But it's detergent for clothes not skin? Isn't there a difference? I just assumed there would be.


----------



## cheese lover

I hadn't really thought about it honestly. :dohh: It doesn't seem to be causing a problem with her skin at any rate. I've been using it for a few weeks now.


----------



## DarlingMe

I dont think they sell cheeky wipes in the US! Maybe I can find some ebay cheapies or something. Thanks ladies!


----------



## SammieGrace

I am in the US asnd I have tried a variety of cloth wipes and also just use cheap wash cloths from babies r us for wipes. My favorite ones are the swaddlebees wipes, and I also like the thirsties fab wipes. Both types are available on amazon. the swaddlebees have a cotton Sherpa side that is great for wiping up poo messes, and the velour side is great for finishing touches. I use baby bum drops that you mix with hot water to make solution, and keep premoistened wipes in a warmer on the changing table.


----------



## Hanskiz

I got some ebay cheapie microfibre ones (£9 for 40).
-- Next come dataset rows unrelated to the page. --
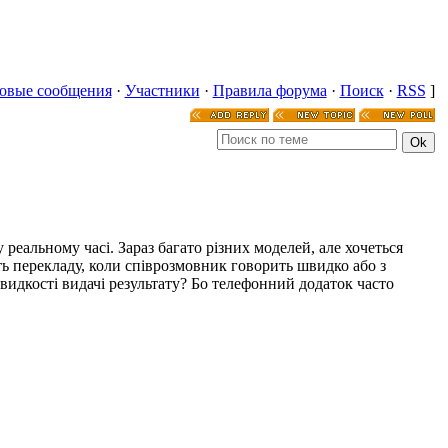
овые сообщения
·
Участники
·
Правила форума
·
Поиск
·
RSS
]
еальному часі. Зараз багато різних моделей, але хочеться
ть перекладу, коли співрозмовник говорить швидко або з
видкості видачі результату? Бо телефонний додаток часто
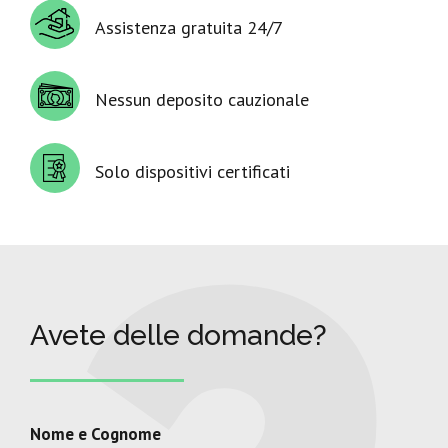
Assistenza gratuita 24/7
Nessun deposito cauzionale
Solo dispositivi certificati
Avete delle domande?
Nome e Cognome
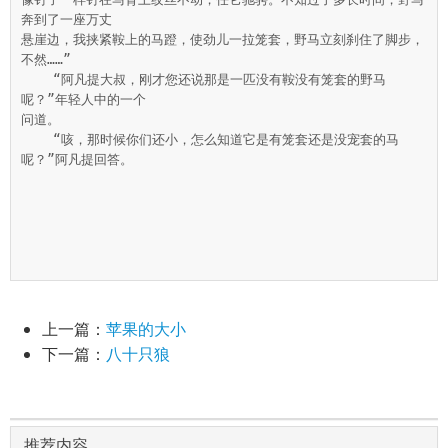
奔到了一座万丈

悬崖边，我挟紧鞍上的马蹬，使劲儿一拉笼套，野马立刻刹住了脚步，
不然……”

    “阿凡提大叔，刚才您还说那是一匹没有鞍没有笼套的野马
呢？”年轻人中的一个

问道。

    “咳，那时候你们还小，怎么知道它是有笼套还是没宠套的马
呢？”阿凡提回答。

上一篇：
苹果的大小
下一篇：
八十只狼
推荐内容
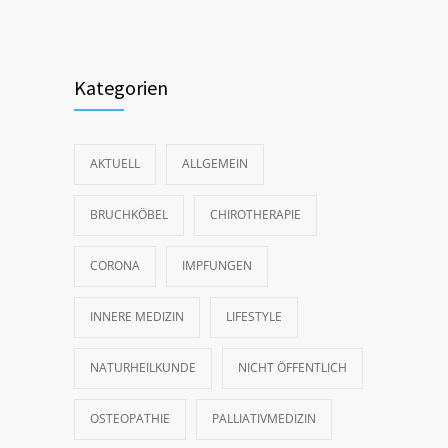
Kategorien
AKTUELL
ALLGEMEIN
BRUCHKÖBEL
CHIROTHERAPIE
CORONA
IMPFUNGEN
INNERE MEDIZIN
LIFESTYLE
NATURHEILKUNDE
NICHT ÖFFENTLICH
OSTEOPATHIE
PALLIATIVMEDIZIN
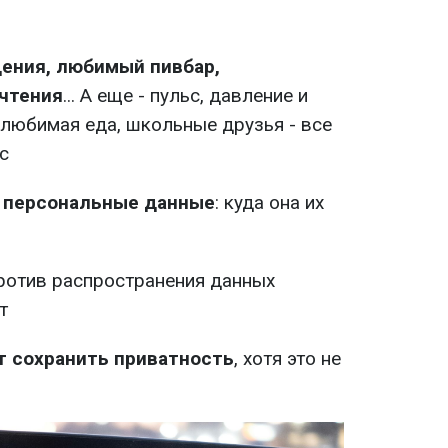
ения, любимый пивбар,
чтения
... А еще - пульс, давление и
 любимая еда, школьные друзья - все
с
 персональные данные
: куда она их
ротив распространения данных
т
 сохранить приватность
, хотя это не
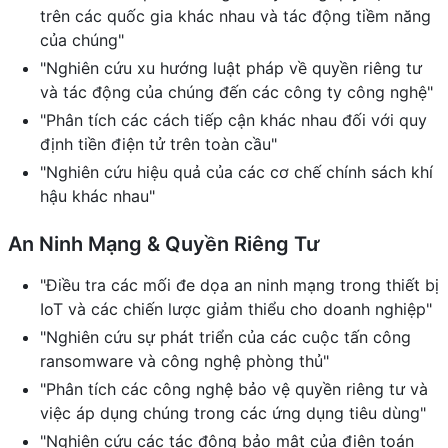
trên các quốc gia khác nhau và tác động tiềm năng
của chúng"
"Nghiên cứu xu hướng luật pháp về quyền riêng tư
và tác động của chúng đến các công ty công nghệ"
"Phân tích các cách tiếp cận khác nhau đối với quy
định tiền điện tử trên toàn cầu"
"Nghiên cứu hiệu quả của các cơ chế chính sách khí
hậu khác nhau"
An Ninh Mạng & Quyền Riêng Tư
"Điều tra các mối đe dọa an ninh mạng trong thiết bị
IoT và các chiến lược giảm thiểu cho doanh nghiệp"
"Nghiên cứu sự phát triển của các cuộc tấn công
ransomware và công nghệ phòng thủ"
"Phân tích các công nghệ bảo vệ quyền riêng tư và
việc áp dụng chúng trong các ứng dụng tiêu dùng"
"Nghiên cứu các tác động bảo mật của điện toán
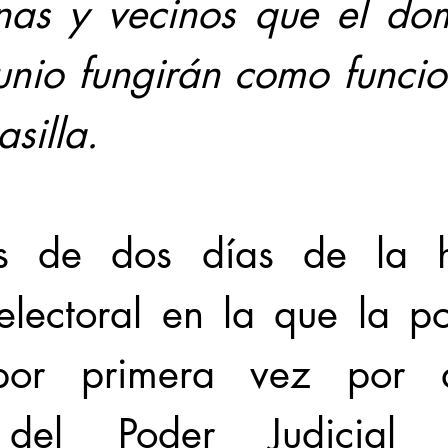
nas y vecinos que el do
unio fungirán como funcio
asilla.
 de dos días de la his
electoral en la que la po
por primera vez por di
 del Poder Judicial 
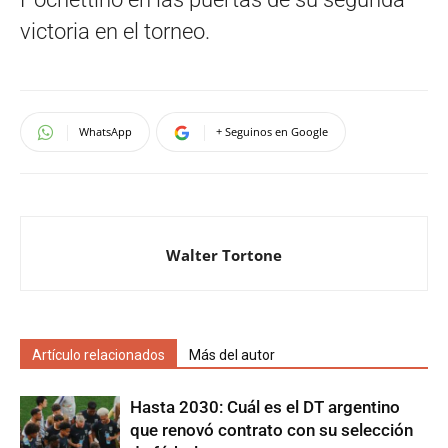
victoria en el torneo.
WhatsApp
+ Seguinos en Google
Walter Tortone
Artículo relacionados
Más del autor
Hasta 2030: Cuál es el DT argentino
que renovó contrato con su selección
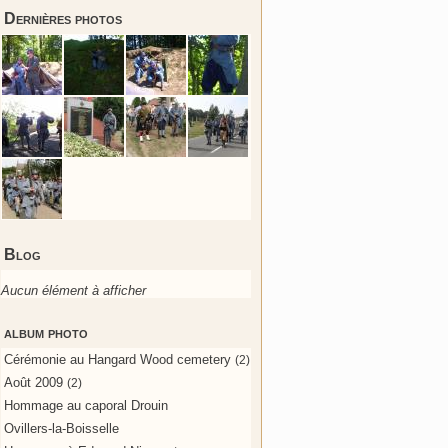
Dernières photos
Blog
Aucun élément à afficher
album photo
Cérémonie au Hangard Wood cemetery
(2)
Août 2009
(2)
Hommage au caporal Drouin
Ovillers-la-Boisselle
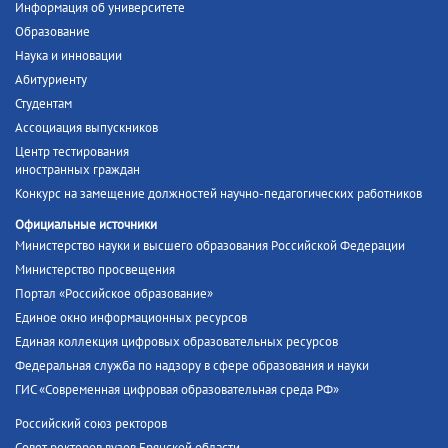
Информация об университете
Образование
Наука и инновации
Абитуриенту
Студентам
Ассоциация выпускников
Центр тестирования
иностранных граждан
Конкурс на замещение должностей научно-педагогических работников
Официальные источники
Министерство науки и высшего образования Российской Федерации
Министерство просвещения
Портал «Российское образование»
Единое окно информационных ресурсов
Единая коллекция цифровых образовательных ресурсов
Федеральная служба по надзору в сфере образования и науки
ГИС «Современная цифровая образовательная среда РФ»
Российский союз ректоров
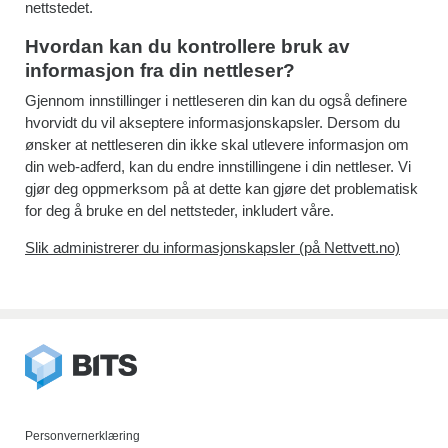
nettstedet.
Hvordan kan du kontrollere bruk av
informasjon fra din nettleser?
Gjennom innstillinger i nettleseren din kan du også definere
hvorvidt du vil akseptere informasjonskapsler. Dersom du
ønsker at nettleseren din ikke skal utlevere informasjon om
din web-adferd, kan du endre innstillingene i din nettleser. Vi
gjør deg oppmerksom på at dette kan gjøre det problematisk
for deg å bruke en del nettsteder, inkludert våre.
Slik administrerer du informasjonskapsler (på Nettvett.no)
Personvernerklæring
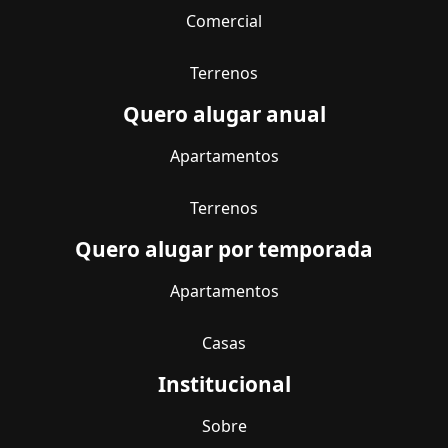
Comercial
Terrenos
Quero alugar anual
Apartamentos
Terrenos
Quero alugar por temporada
Apartamentos
Casas
Institucional
Sobre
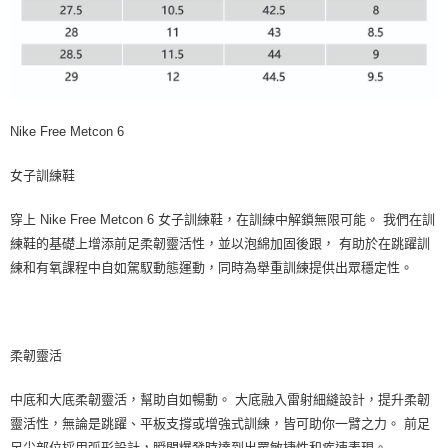
Nike Free Metcon 6
女子訓練鞋
穿上 Nike Free Metcon 6 女子訓練鞋，在訓練中解鎖無限可能。 我們在訓
練鞋的基礎上增添前足柔韌靈活性，並以泡綿加固後跟， 有助於在跳躍訓
練和有氧課程中自如駕馭動態運動，同時為舉重訓練提供出眾穩定性。
柔韌靈活
中底和大底柔韌靈活，幫助自如暢動。 大底融入雷射細縫設計，提升柔韌
靈活性，無論是跳躍、平板支撐或增強式訓練，皆可助你一臂之力。 前足
足尖部位採用弧形設計，瞬間爆發時達到出眾敏捷性和疾速表現。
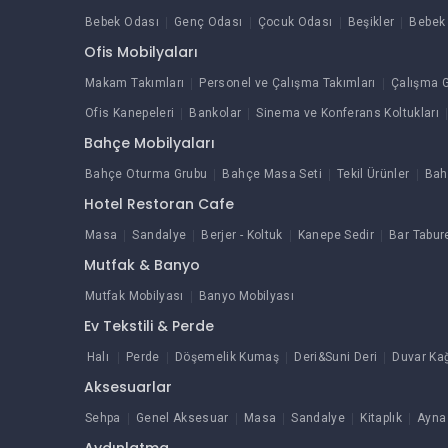
Bebek Odası
Genç Odası
Çocuk Odası
Beşikler
Bebek 
Ofis Mobilyaları
Makam Takımları
Personel ve Çalışma Takımları
Çalışma G
Ofis Kanepeleri
Bankolar
Sinema ve Konferans Koltukları
Bahçe Mobilyaları
Bahçe Oturma Grubu
Bahçe Masa Seti
Tekil Ürünler
Bah
Hotel Restoran Cafe
Masa
Sandalye
Berjer - Koltuk
Kanepe Sedir
Bar Tabur
Mutfak & Banyo
Mutfak Mobilyası
Banyo Mobilyası
Ev Tekstili & Perde
Halı
Perde
Döşemelik Kumaş
Deri&Suni Deri
Duvar Kağ
Aksesuarlar
Sehpa
Genel Aksesuar
Masa
Sandalye
Kitaplık
Ayna
Aydınlatma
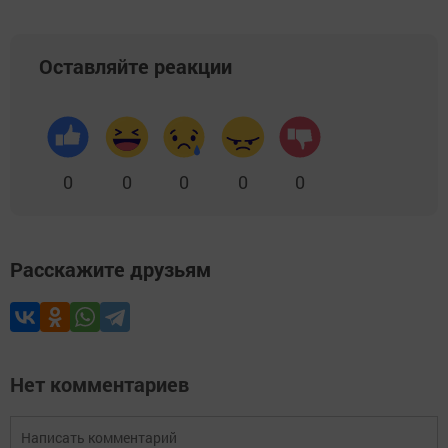
Оставляйте реакции
0
0
0
0
0
Расскажите друзьям
Нет комментариев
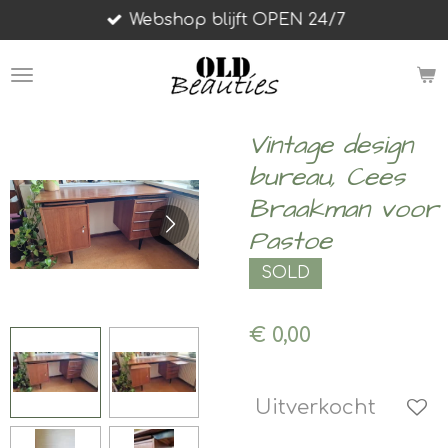
Webshop blijft OPEN 24/7
Ga
direct
naar
de
hoofdinhoud
Vintage design
bureau, Cees
Braakman voor
Pastoe
SOLD
€ 0,00
Uitverkocht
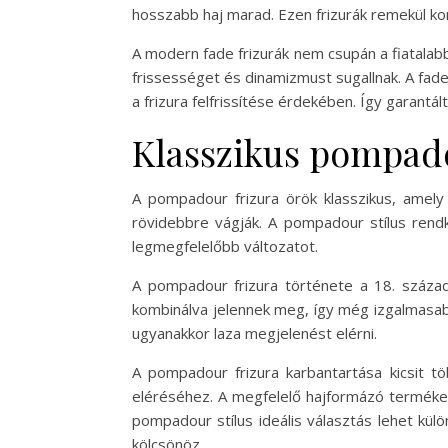
hosszabb haj marad. Ezen frizurák remekül kom
A modern fade frizurák nem csupán a fiatalab
frissességet és dinamizmust sugallnak. A fad
a frizura felfrissítése érdekében. Így garant
Klasszikus pompado
A pompadour frizura örök klasszikus, amely 
rövidebbre vágják. A pompadour stílus rendkí
legmegfelelőbb változatot.
A pompadour frizura története a 18. század
kombinálva jelennek meg, így még izgalmasabb
ugyanakkor laza megjelenést elérni.
A pompadour frizura karbantartása kicsit tö
eléréséhez. A megfelelő hajformázó termékek
pompadour stílus ideális választás lehet kül
kölcsönöz.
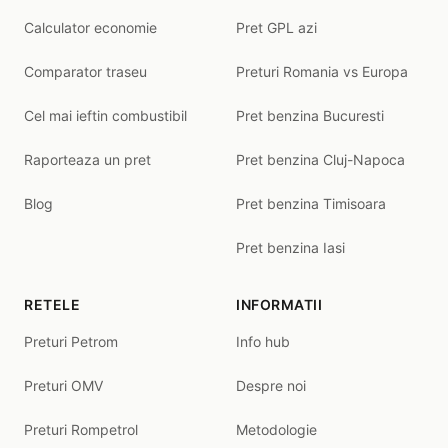
Calculator economie
Pret GPL azi
Comparator traseu
Preturi Romania vs Europa
Cel mai ieftin combustibil
Pret benzina Bucuresti
Raporteaza un pret
Pret benzina Cluj-Napoca
Blog
Pret benzina Timisoara
Pret benzina Iasi
RETELE
INFORMATII
Preturi Petrom
Info hub
Preturi OMV
Despre noi
Preturi Rompetrol
Metodologie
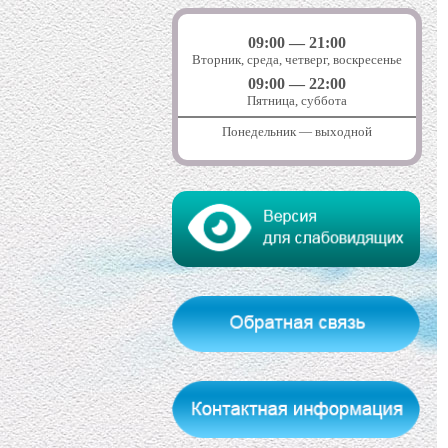
09:00 — 21:00
Вторник, среда, четверг, воскресенье
09:00 — 22:00
Пятница, суббота
Понедельник — выходной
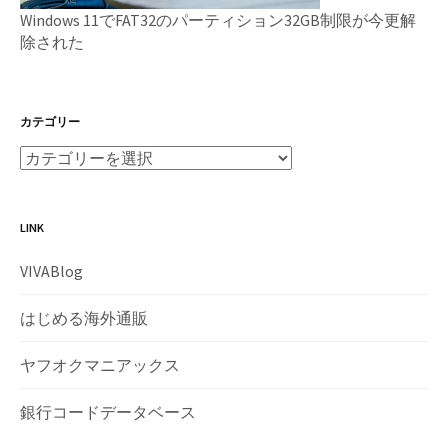
Windows 11でFAT32のパーティション32GB制限が今更解
除された
カテゴリー
LINK
VIVABlog
はじめる海外通販
ヤフオクマニアックス
銀行コードデータベース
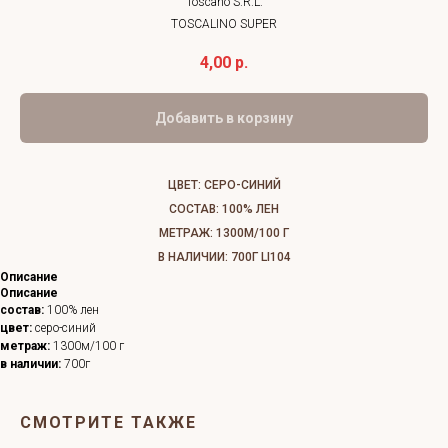
Toscano S.R.L.
TOSCALINO SUPER
4,00
р.
Добавить в корзину
ЦВЕТ: СЕРО-СИНИЙ
СОСТАВ: 100% ЛЕН
МЕТРАЖ: 1300М/100 Г
В НАЛИЧИИ: 700Г LI104
Описание
Описание
состав:
100% лен
цвет:
серо-синий
метраж:
1300м/100 г
в наличии:
700г
СМОТРИТЕ ТАКЖЕ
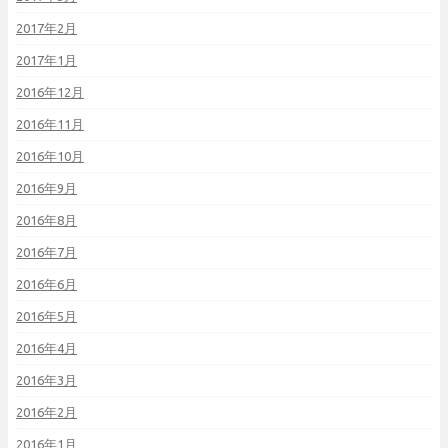
2017年2月
2017年1月
2016年12月
2016年11月
2016年10月
2016年9月
2016年8月
2016年7月
2016年6月
2016年5月
2016年4月
2016年3月
2016年2月
2016年1月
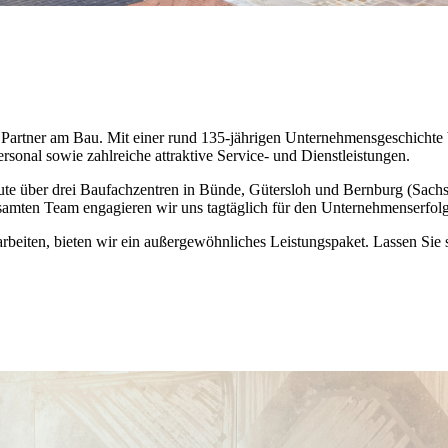
n Partner am Bau. Mit einer rund 135-jährigen Unternehmensgeschicht
onal sowie zahlreiche attraktive Service- und Dienstleistungen.
ute über drei Baufachzentren in Bünde, Gütersloh und Bernburg (Sachsen
mten Team engagieren wir uns tagtäglich für den Unternehmenserfolg
beiten, bieten wir ein außergewöhnliches Leistungspaket. Lassen Sie 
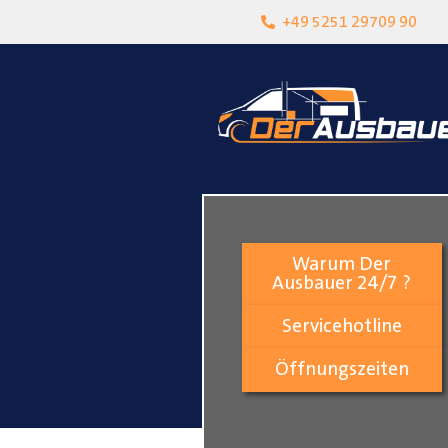
born
Über 15 Jahre Erfahrung
+49 5251 29709 90
Warum Der
Ausbauer 24/7 ?
Servicehotline
Öffnungszeiten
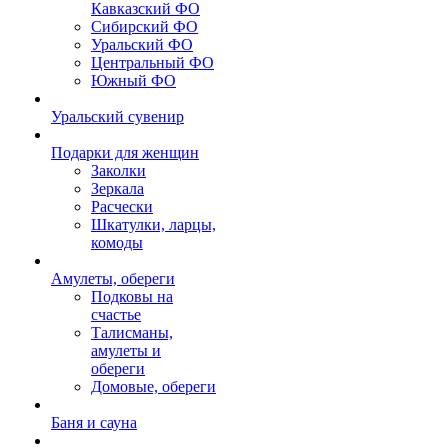
Кавказский ФО
Сибирский ФО
Уральский ФО
Центральный ФО
Южный ФО
Уральский сувенир
Подарки для женщин
Заколки
Зеркала
Расчески
Шкатулки, ларцы,
комоды
Амулеты, обереги
Подковы на
счастье
Талисманы,
амулеты и
обереги
Домовые, обереги
Баня и сауна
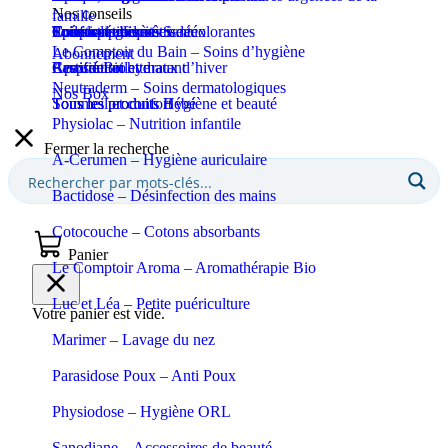
Nos conseils
famille
Coupe-ongles et ciseaux
Puériculture
Confort et bien-être
Tous les produits Santé
Epilation et crèmes décolorantes
Soins spécifiques
Soins solaires
Le Comptoir du Bain – Soins d’hygiène
Abonnement
Apaisant et hydratant
Certifié Bio
Respiration et maux d’hiver
Eaux de toilette
Neutraderm – Soins dermatologiques
Nos Box
Sommeil et confort
Tous les produits Bébé
Tous les produits Hygiène et beauté
Physiolac – Nutrition infantile
Fermer la recherche
A-Cerumen – Hygiène auriculaire
Bactidose – Désinfection des mains
Cotocouche – Cotons absorbants
Panier
Le Comptoir Aroma – Aromathérapie Bio
Luc et Léa – Petite puériculture
Votre panier est vide.
Marimer – Lavage du nez
Parasidose Poux – Anti Poux
Physiodose – Hygiène ORL
Sanodiane – Accessoires de beauté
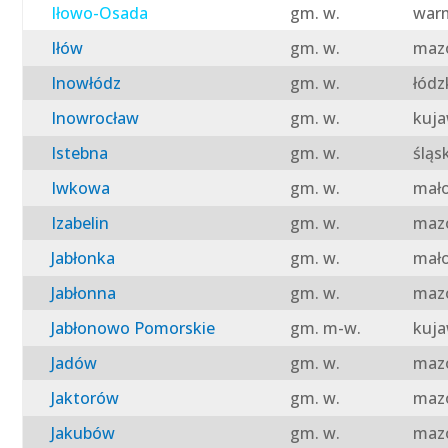
Iłowo-Osada
gm. w.
warm
Iłów
gm. w.
mazo
Inowłódz
gm. w.
łódz
Inowrocław
gm. w.
kuja
Istebna
gm. w.
śląs
Iwkowa
gm. w.
mało
Izabelin
gm. w.
mazo
Jabłonka
gm. w.
mało
Jabłonna
gm. w.
mazo
Jabłonowo Pomorskie
gm. m-w.
kuja
Jadów
gm. w.
mazo
Jaktorów
gm. w.
mazo
Jakubów
gm. w.
mazo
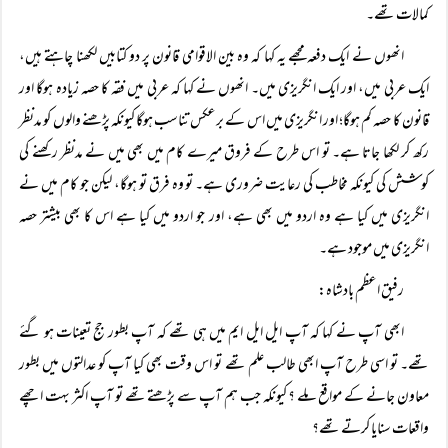
کمالات تھے۔
انھوں نے ایک دفعہ مجھے یہ کہا کہ وہ بین الاقوامی قانون پر دو کتابیں لکھنا چاہتے ہیں،
ایک عربی میں، اور ایک انگریزی میں۔ انھوں نے کہا کہ عربی میں فقہ کا حصہ زیادہ ہوگا اور
قانون کا حصہ کم ہوگا؛ اور انگریزی میں اس کے برعکس تناسب ہوگا کیونکہ پڑھنے والوں کو مدنظر
رکھ کر لکھا جاتا ہے۔ تو اس طرح کے فروق میرے کام میں بھی میں نے مدنظر رکھنے کی
کوشش کی کیونکہ مخاطب کی رعایت ضروری ہے۔ تو وہ فرق تو ہوگا، لیکن جو کام میں نے
انگریزی میں کیا ہے وہ اردو میں بھی ہے، اور جو اردو میں کیا ہے اس کا بھی بیشتر حصہ
انگریزی میں موجود ہے۔
رفیق اعظم بادشاہ:
ابھی آپ نے کہا کہ آپ ایل ایل ایم میں ہی تھے کہ آپ بطور جج تعینات ہو گئے
تھے۔ تو اسی طرح آپ ابھی طالب علم تھے تو اس وقت بھی کیا آپ کو عدالتوں میں بطور
معاون جانے کے مواقع ملے ؟ کیونکہ جب ہم آپ سے پڑھتے تھے تو آپ اکثر بہت اچھے
واقعات سنایا کرتے تھے؟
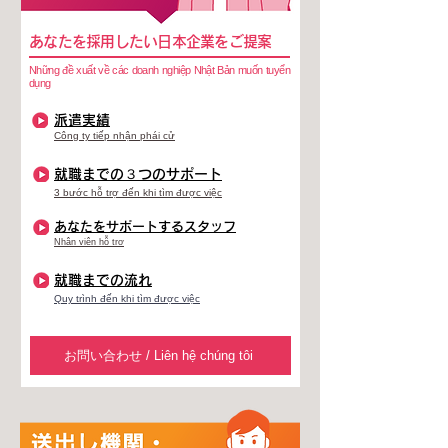
あなたを採用したい日本企業をご提案
Những đề xuất về các doanh nghiệp Nhật Bản muốn tuyển
dụng
派遣実績
Công ty tiếp nhận phái cử
就職までの３つのサポート
3 bước hỗ trợ đến khi tìm được việc
あなたをサポートするスタッフ
Nhân viên hỗ trơ
就職までの流れ
Quy trình đến khi tìm được việc
お問い合わせ / Liên hệ chúng tôi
I put them in a sandwich box with water and cheeky wipes oil in. Hey presto!!


----------



## Snuffy

Thumper said:


> *After meaning to make some myself for AGES I finally admitted that I wasn't going to and got some cheeky wipes when they were on offer. *Best thing I ever did! I love them. A LOT! :D I use the camomile/lavendar oil mix but I also use a drop of tea tree too. I am considering using camomile tea though with a drop of tea tree. It's been great on his teething sore bum too.

This for me too :haha:

I haven't used them yet (obviously lol) but I'm not sure whether I'll be buying the oil once it runs out, I think I might just try making my own solutions.


----------



## Eala

I found it was cheaper to buy separate oils than get the mix from Cheeky Wipes once the initial bottle ran out. Also meant I could customise it a bit more :)


----------